Par un mémoire en défense, enregistré le 14 novembre 2024, le préfet de la Somme conclut au rejet de la requête.
Il fait valoir que les moyens soulevés par M. C ne sont pas fondés.
M. C a été admis au bénéfice de l'aide juridictionnelle totale par une décision du 9 octobre 2024.
Vu les autres pièces du dossier.
Vu :
- la convention européenne de sauvegarde des droits de l'homme et des libertés fondamentales ;
- l'accord franco-algérien du 27 décembre 1968 modifié, ;
- le code de l'entrée et du séjour des étrangers et du droit d'asile ;
- la loi n° 91-647 du 10 juillet 1991 ;
- le code de justice administrative.
Le président de la formation de jugement a dispensé le rapporteur public, sur sa proposition, de prononcer des conclusions à l'audience.
Les parties ont été régulièrement averties du jour de l'audience.
Le rapport de M. Fumagalli, conseiller, a été entendu au cours de l'audience publique.
Considérant ce qui suit :
1. M. C, ressortissant algérien né le 2 octobre 1989, est entré sur le territoire français le 5 mars 2020 selon ses déclarations. L'intéressé a sollicité la délivrance d'un titre de séjour au titre de ses liens personnels et familiaux en France. Par un arrêté du 23 septembre 2024, dont M. C demande l'annulation, le préfet de la Somme a refusé de lui délivrer un titre de séjour, l'a obligé à quitter le territoire français dans un délai de trente jours et a fixé le pays de destination de la mesure d'éloignement.
2. Aux termes de l'article 6 de l'accord franco-algérien du 27 décembre 1968 : " Les dispositions du présent article ainsi que celles des deux articles suivants, fixent les conditions de délivrance et de renouvellement du certificat de résidence aux ressortissants algériens établis en France ainsi qu'à ceux qui s'y établissent, sous réserve que leur situation matrimoniale soit conforme à la législation française. Le certificat de résidence d'un an portant la mention " vie privée et familiale " est délivré de plein droit : () 5) au ressortissant algérien, qui n'entre pas dans les catégories précédentes ou dans celles qui ouvrent droit au regroupement familial, dont les liens personnels et familiaux en France sont tels que le refus d'autoriser son séjour porterait à son droit au respect de sa vie privée et familiale une atteinte disproportionnée au regard des motifs du refus () ".

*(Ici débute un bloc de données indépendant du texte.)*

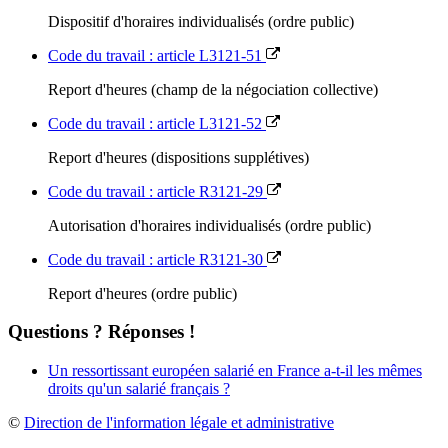
Dispositif d'horaires individualisés (ordre public)
Code du travail : article L3121-51
Report d'heures (champ de la négociation collective)
Code du travail : article L3121-52
Report d'heures (dispositions supplétives)
Code du travail : article R3121-29
Autorisation d'horaires individualisés (ordre public)
Code du travail : article R3121-30
Report d'heures (ordre public)
Questions ? Réponses !
Un ressortissant européen salarié en France a-t-il les mêmes
droits qu'un salarié français ?
©
Direction de l'information légale et administrative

3. Aux termes de l'article 8 de la convention européenne de sauvegarde des droits de l'homme et des libertés fondamentales : " 1. Toute personne a droit au respect de sa vie privée et familiale, de son domicile et de sa correspondance. / 2. Il ne peut y avoir ingérence d'une autorité publique dans l'exercice de ce droit que pour autant que cette ingérence est prévue par la loi et qu'elle constitue une mesure qui, dans une société démocratique, est nécessaire à la sécurité nationale, à la sûreté publique, au bien-être économique du pays, à la défense de l'ordre et à la prévention des infractions pénales, à la protection de la santé ou de la morale ou à la protection des droits et libertés d'autrui ".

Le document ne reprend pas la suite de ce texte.